The year 1897 marked a turning point when those efforts became focused on creating political institutions towards the establishment of a Jewish State. In 1897, an Austrian journalist Theodor Herzl convened the First Zionist Congress at Basel in Switzerland. This Congress became a milestone in transforming a messianic zeal and a popular phenomenon into a Worldwide political movement. Herzl wrote about that event: "At Basel I founded the Jewish State. If I said this out loud today, l would be greeted by universal laughter. In five years perhaps, and certainly in fifty years, everyone will perceive it."

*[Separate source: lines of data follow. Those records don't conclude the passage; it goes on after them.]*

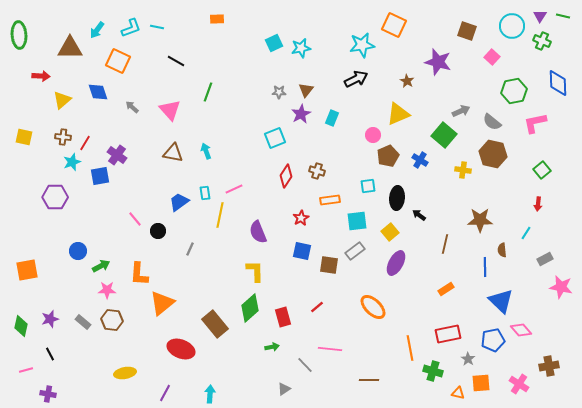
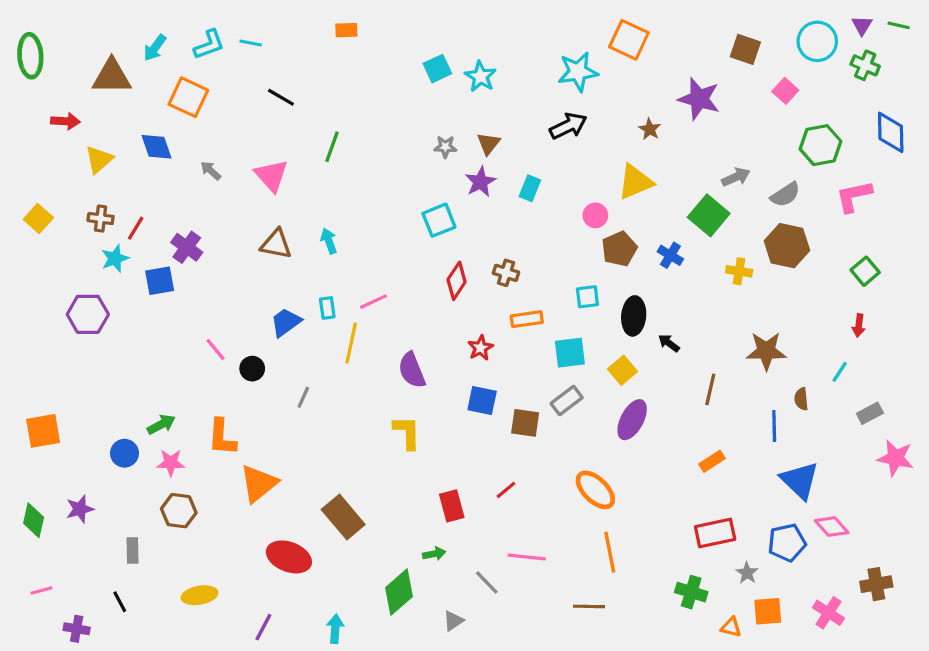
cyan star: (301, 48) -> (480, 76), turned -30
gray semicircle: (492, 122) -> (785, 195), turned -72
yellow square: (24, 137) -> (38, 219), turned 30
blue circle: (78, 251) -> (125, 453), moved
green diamond: (250, 308) -> (399, 592), moved
gray rectangle: (83, 322) -> (132, 551), moved, turned 49
orange line: (410, 348) -> (610, 552), moved
black line: (50, 354) -> (120, 602), moved

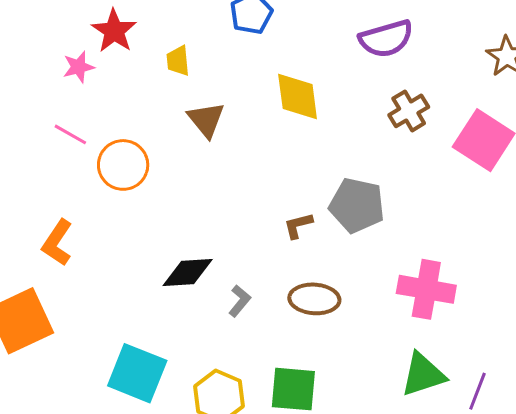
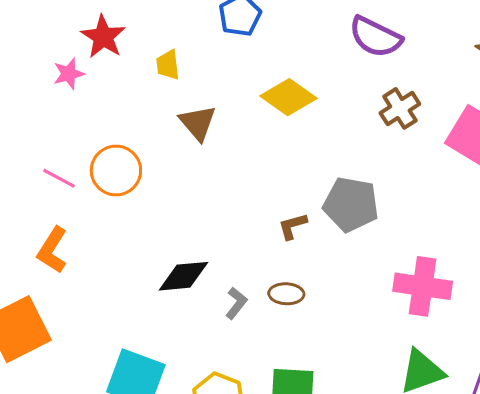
purple semicircle: (386, 39) -> (375, 37), turned 44
yellow diamond: (298, 96) -> (288, 97), turned -46
pink line: (70, 134) -> (59, 178), moved
brown ellipse: (314, 299) -> (286, 294), moved, size x0.7

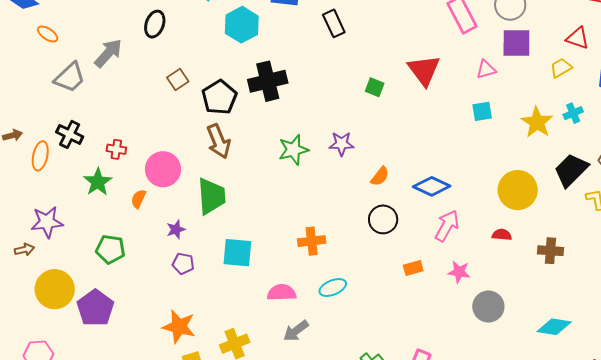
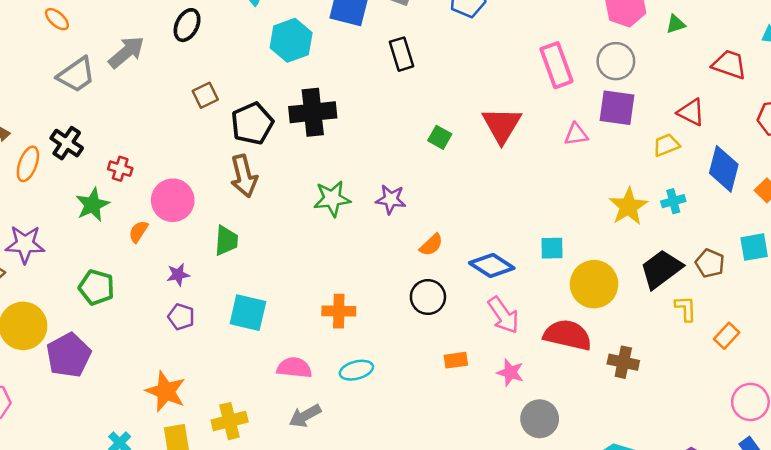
cyan square: (482, 111) -> (552, 248), moved
green trapezoid: (211, 196) -> (226, 241), size x0.7
pink arrow: (447, 226) -> (503, 315), turned 108
red semicircle: (502, 235) -> (568, 335), size x2.0

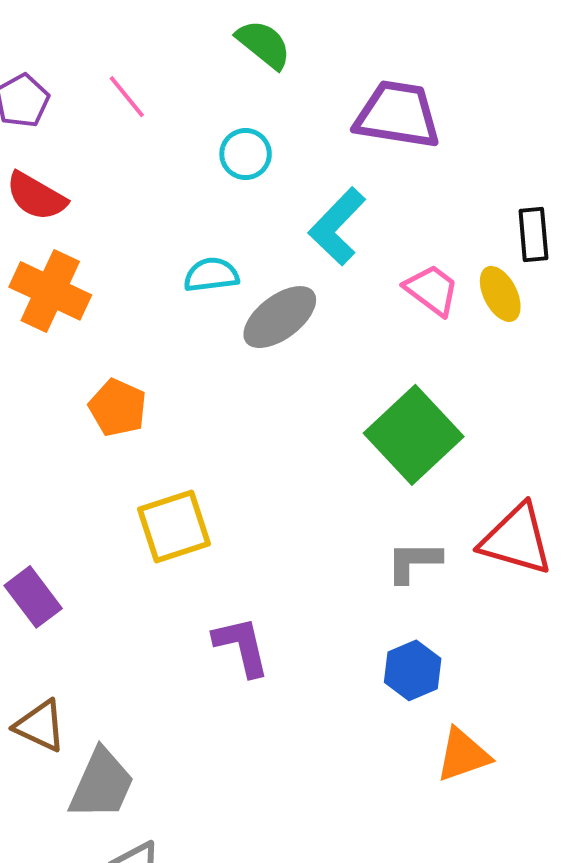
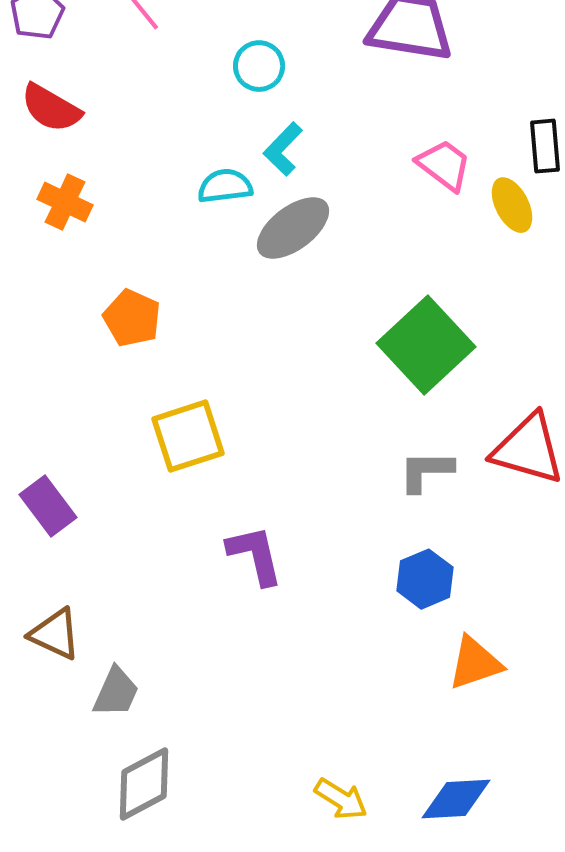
cyan L-shape: (337, 226) -> (283, 149), moved, size x0.7
pink trapezoid: (432, 290) -> (444, 165), moved
orange cross: (50, 291) -> (65, 202), size x0.7
gray trapezoid: (102, 784) -> (116, 692), size x0.7

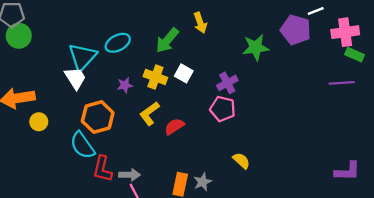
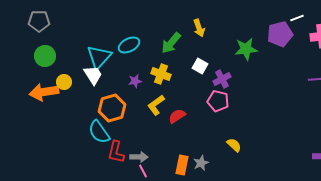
purple pentagon: (296, 30) -> (280, 34), turned -30
green circle: (19, 36) -> (45, 56), moved
white square: (184, 73) -> (200, 66), moved
yellow circle: (39, 122) -> (64, 82), moved

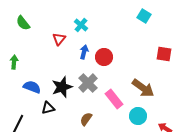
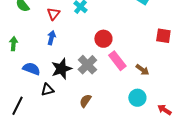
red triangle: (59, 39) -> (53, 14), moved
blue arrow: (84, 52) -> (51, 38), moved
brown arrow: (143, 88) -> (142, 70), size x0.6
pink rectangle: (114, 99) -> (117, 61), moved

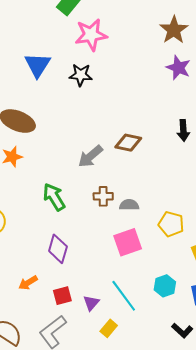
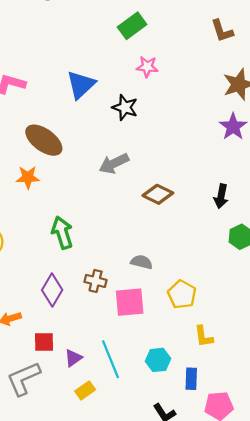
pink star: (91, 35) -> (147, 67), size x0.6
gray arrow: (90, 156) -> (114, 164), moved
brown cross: (103, 196) -> (96, 281), moved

Soon after, in 1901, a Jewish National Fund (JNF) was established which target was and still is to continuously developing the land of Israel. So far, JNF has planted over 240 million trees in Israel. It has also built 180 dams and reservoirs, developed over 1,000 km2 of land and established more than 1,000 parks.
And this is how the Christians’ and Jews’ religious zeal of making this Holy Promised land ready for the fulfilment of the Biblical Prophecy, meets the daily realities of life in Modern Israel. 660,000 Jews already lived in Israel before the country’s Independence in 1948, and over 7.5 million – in 2022. Religious or secular alike, most of the Jews in Israel feel that their life has a deep meaning, far beyond of just satisfying their daily needs.
The meaning of life in Israel is of building the Future, being it a fulfilment of the Biblical Prophecy or of the political idea of creating a Modern Jewish Nation at the Historical Homeland. Are these two ideas different or are they two parts of the same? The answer is left for anyone. Indeed, “Zionism is all things to all people”!